— PROBLEM —
Give back exactly the lines of the material below that start at the line containing "Home (31, 273)" and end at the line containing "VALDICHIANA (667, 1076)", and no others.

— INPUT RECORDS —
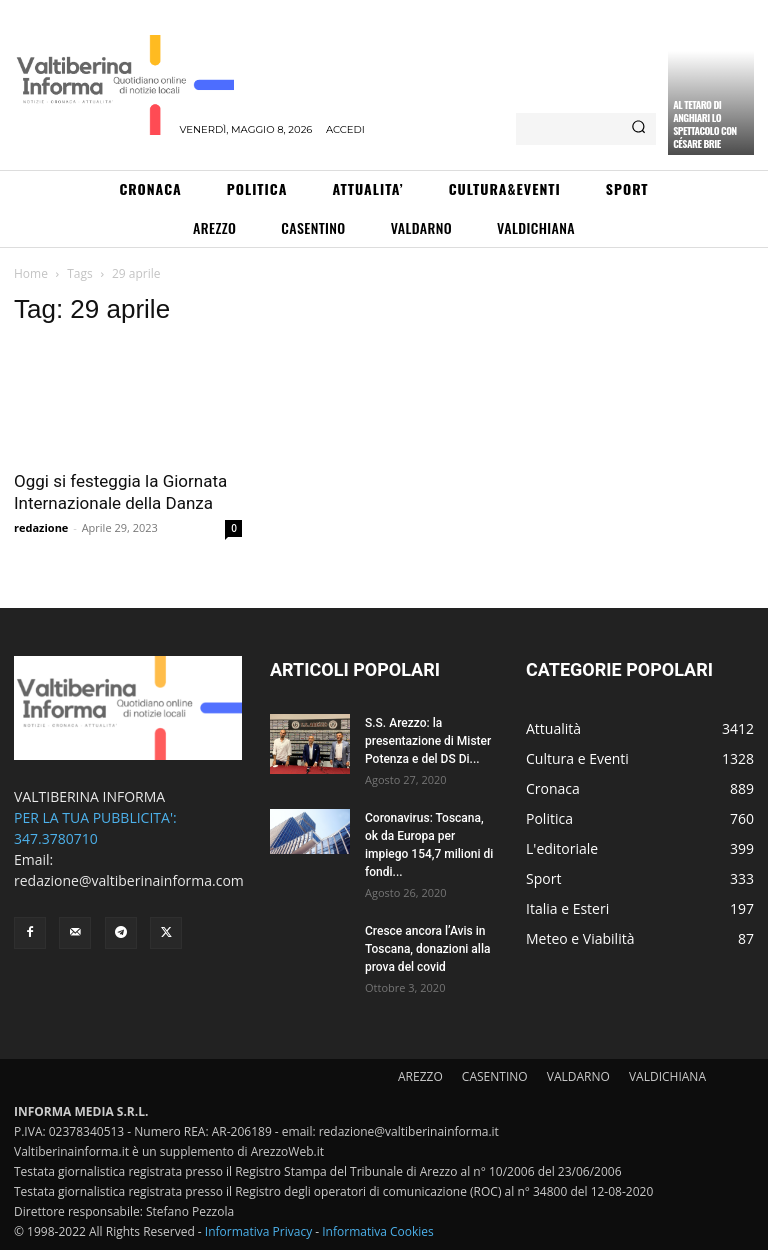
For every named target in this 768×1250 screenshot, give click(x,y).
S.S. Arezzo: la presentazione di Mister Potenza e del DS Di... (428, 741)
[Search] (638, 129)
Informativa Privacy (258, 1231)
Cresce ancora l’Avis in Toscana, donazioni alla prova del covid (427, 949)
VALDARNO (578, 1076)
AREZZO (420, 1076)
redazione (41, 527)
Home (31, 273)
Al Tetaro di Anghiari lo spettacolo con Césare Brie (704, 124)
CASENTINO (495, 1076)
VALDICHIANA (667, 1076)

...

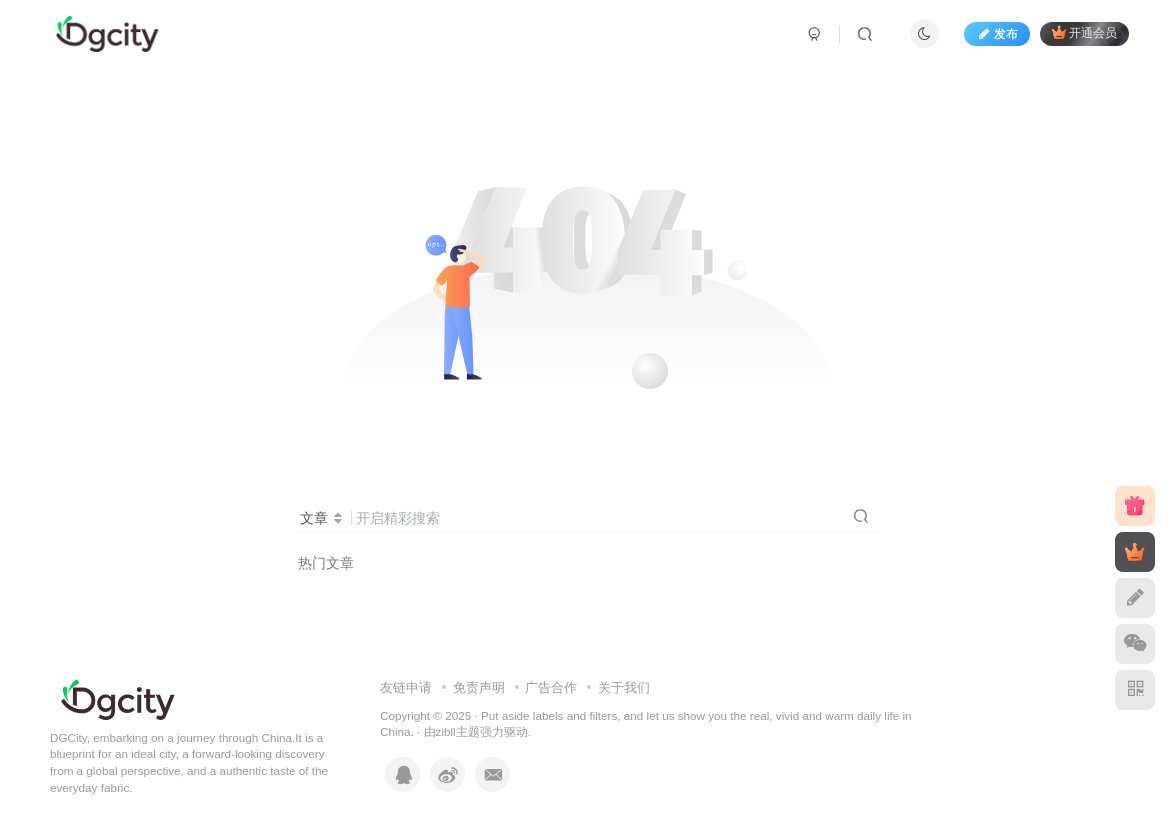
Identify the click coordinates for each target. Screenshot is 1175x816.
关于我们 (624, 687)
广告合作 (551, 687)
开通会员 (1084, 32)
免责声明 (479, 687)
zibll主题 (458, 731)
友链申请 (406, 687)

— EXERCISE RESPONSE —
Home (31, 273)
Al Tetaro di Anghiari lo spettacolo con Césare Brie (704, 124)
CASENTINO (495, 1076)
VALDICHIANA (667, 1076)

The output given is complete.